The Undergraduate Council’s vote to fund Israeli Apartheid Week generated more conversation than anyone had expected. When prominent newspapers framed the UC decision as controversial, and when members of Harvard Hillel claimed that IAW risks the safety of Jewish students on campus, there is a need to remind ourselves of some definitions that were lost during this week.
I am an Israeli Jewish student and I am against the appeals made by some Hillel members to the UC. I am against the occupation, but my religion has nothing to do with it and neither does anyone else's religion. The situation in Israel-Palestine is political and is a matter of human rights and justice, not one of ideology or religion as we so often hear.
The fact that certain Jewish students feel attacked by IAW has no connection to their religious affiliation. These students feel attacked because of their political views. They feel attacked because they support a country that was politically criticized and condemned during the events held last week. As a Jewish Israeli student, IAW did not deal with my religion. It did, however, challenge the political actions of the country I come from. As long as we wish to adhere to democratic values, IAW, as any other political activity, should not be silenced.

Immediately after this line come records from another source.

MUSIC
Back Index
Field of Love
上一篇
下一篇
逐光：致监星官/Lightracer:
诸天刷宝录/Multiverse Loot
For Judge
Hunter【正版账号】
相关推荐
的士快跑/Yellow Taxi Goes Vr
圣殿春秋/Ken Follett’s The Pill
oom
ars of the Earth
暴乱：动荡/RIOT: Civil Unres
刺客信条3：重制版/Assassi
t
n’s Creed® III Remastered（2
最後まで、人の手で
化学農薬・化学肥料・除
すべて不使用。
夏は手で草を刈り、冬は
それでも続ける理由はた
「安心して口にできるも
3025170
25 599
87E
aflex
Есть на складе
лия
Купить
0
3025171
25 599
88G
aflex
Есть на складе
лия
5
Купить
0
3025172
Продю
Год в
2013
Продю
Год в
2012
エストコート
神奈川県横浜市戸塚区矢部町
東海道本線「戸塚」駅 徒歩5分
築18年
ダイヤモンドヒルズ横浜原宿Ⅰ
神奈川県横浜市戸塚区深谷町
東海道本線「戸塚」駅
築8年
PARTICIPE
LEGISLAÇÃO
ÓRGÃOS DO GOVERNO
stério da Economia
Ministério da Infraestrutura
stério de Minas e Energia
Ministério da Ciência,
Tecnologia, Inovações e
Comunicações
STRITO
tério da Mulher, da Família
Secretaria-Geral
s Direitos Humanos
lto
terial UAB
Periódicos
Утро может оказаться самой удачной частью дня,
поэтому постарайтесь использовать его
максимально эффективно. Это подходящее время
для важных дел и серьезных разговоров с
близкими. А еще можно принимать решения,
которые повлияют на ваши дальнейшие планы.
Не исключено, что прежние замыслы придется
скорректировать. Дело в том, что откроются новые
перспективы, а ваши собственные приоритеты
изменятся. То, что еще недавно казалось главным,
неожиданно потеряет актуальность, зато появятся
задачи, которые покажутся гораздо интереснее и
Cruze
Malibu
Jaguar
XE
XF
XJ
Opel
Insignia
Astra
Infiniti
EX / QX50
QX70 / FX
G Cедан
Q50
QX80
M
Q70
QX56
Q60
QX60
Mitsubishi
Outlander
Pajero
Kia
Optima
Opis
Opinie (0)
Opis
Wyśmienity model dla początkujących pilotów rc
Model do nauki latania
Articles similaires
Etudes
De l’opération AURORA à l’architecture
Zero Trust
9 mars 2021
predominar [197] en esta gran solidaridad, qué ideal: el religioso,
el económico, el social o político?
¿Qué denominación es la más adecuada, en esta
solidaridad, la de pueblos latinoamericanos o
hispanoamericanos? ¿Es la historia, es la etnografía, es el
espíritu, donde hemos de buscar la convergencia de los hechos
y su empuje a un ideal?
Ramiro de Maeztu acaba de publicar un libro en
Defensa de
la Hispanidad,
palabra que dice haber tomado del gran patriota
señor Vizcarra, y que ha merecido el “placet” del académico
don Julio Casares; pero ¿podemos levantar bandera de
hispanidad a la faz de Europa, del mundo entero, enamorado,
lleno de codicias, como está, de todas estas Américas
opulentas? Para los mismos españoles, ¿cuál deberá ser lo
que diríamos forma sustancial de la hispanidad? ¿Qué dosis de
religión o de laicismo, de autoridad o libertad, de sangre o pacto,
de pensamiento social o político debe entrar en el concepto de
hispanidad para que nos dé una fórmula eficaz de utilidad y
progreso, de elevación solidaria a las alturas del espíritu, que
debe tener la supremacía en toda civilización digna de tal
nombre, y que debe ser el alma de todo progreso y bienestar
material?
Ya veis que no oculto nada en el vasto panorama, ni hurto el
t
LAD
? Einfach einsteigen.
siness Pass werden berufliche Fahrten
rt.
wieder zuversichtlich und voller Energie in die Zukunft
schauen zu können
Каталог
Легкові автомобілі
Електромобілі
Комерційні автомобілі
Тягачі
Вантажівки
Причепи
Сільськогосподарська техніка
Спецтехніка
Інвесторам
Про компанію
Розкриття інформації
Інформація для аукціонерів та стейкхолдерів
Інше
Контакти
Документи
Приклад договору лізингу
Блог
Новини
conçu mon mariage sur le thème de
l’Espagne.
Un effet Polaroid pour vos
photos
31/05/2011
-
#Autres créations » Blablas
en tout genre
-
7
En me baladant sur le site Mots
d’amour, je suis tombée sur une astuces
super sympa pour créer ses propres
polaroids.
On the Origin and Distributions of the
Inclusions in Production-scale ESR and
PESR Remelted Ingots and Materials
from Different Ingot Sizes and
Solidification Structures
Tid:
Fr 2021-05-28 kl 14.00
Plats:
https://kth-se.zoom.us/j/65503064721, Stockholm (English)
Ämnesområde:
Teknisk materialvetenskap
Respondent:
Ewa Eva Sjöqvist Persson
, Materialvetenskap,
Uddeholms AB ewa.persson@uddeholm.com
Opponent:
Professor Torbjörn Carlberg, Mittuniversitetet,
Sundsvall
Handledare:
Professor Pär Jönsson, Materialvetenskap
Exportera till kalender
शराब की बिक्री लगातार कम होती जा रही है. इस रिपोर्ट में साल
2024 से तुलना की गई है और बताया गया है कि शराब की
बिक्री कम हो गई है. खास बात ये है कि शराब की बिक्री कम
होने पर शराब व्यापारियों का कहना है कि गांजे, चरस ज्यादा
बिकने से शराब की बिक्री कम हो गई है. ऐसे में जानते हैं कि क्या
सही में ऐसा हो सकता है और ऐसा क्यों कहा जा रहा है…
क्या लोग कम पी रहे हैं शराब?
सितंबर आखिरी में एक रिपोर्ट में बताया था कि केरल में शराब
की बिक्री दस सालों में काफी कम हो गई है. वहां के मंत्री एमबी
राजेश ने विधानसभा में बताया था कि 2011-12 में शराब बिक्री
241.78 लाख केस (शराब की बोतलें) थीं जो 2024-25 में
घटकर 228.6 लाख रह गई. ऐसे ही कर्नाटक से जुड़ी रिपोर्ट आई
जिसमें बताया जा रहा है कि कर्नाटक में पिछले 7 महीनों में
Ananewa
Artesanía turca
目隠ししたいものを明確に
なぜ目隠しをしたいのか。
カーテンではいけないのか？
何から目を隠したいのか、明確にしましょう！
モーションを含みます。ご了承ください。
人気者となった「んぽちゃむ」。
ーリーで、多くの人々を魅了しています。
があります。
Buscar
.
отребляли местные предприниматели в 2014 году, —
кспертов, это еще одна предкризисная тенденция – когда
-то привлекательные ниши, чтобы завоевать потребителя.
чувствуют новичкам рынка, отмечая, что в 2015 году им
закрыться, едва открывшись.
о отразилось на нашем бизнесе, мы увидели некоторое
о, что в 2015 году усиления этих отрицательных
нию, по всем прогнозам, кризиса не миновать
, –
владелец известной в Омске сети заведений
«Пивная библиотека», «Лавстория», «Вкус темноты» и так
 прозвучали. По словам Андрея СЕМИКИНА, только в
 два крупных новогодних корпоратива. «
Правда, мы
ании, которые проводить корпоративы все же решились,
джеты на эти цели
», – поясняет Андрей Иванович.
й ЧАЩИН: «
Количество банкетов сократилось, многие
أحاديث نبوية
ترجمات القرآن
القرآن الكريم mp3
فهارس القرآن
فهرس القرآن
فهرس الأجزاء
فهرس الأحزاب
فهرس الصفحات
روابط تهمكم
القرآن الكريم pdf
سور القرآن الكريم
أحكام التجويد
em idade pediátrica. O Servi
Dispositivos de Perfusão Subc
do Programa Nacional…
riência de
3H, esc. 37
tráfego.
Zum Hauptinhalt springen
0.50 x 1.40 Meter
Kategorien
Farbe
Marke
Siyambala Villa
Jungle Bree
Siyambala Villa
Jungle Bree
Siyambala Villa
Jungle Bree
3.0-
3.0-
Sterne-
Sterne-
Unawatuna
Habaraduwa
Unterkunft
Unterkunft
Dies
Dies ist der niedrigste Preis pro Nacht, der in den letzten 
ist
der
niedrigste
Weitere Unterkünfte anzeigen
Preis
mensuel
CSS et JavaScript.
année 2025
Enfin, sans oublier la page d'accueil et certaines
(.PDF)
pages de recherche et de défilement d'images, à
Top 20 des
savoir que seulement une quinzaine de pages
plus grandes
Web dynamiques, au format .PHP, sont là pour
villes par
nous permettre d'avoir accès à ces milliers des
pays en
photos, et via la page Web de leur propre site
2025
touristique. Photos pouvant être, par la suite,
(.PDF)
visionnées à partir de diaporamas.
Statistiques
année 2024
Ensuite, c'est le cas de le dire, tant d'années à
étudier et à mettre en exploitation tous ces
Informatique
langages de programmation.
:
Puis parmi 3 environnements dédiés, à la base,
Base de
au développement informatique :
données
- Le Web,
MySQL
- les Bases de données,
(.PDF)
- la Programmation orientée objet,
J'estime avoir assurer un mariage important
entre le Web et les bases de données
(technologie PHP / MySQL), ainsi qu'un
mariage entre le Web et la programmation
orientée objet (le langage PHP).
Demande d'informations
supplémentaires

The blur between anti-Semitism and criticism of Israel is a phenomenon that we should all resist. A religion and a government's policy are fundamentally different things. Anti-Semitism and anti-Zionism are not the same, and we should refrain from putting them under the same umbrella.
The fact that we even need to emphasize this raises concerns. Claiming that by criticizing Israel one makes a claim about Jewish people in general is in fact an anti-Semitic statement. There are many Jewish people around the world that have no connection to Israel. Jewish people, like anyone else, have the right to adopt their own political views. Attributing Zionism to any Jewish student on this campus violates their right to freedom of thought and as a Jewish student, I am glad that the UC decided to differentiate between the two.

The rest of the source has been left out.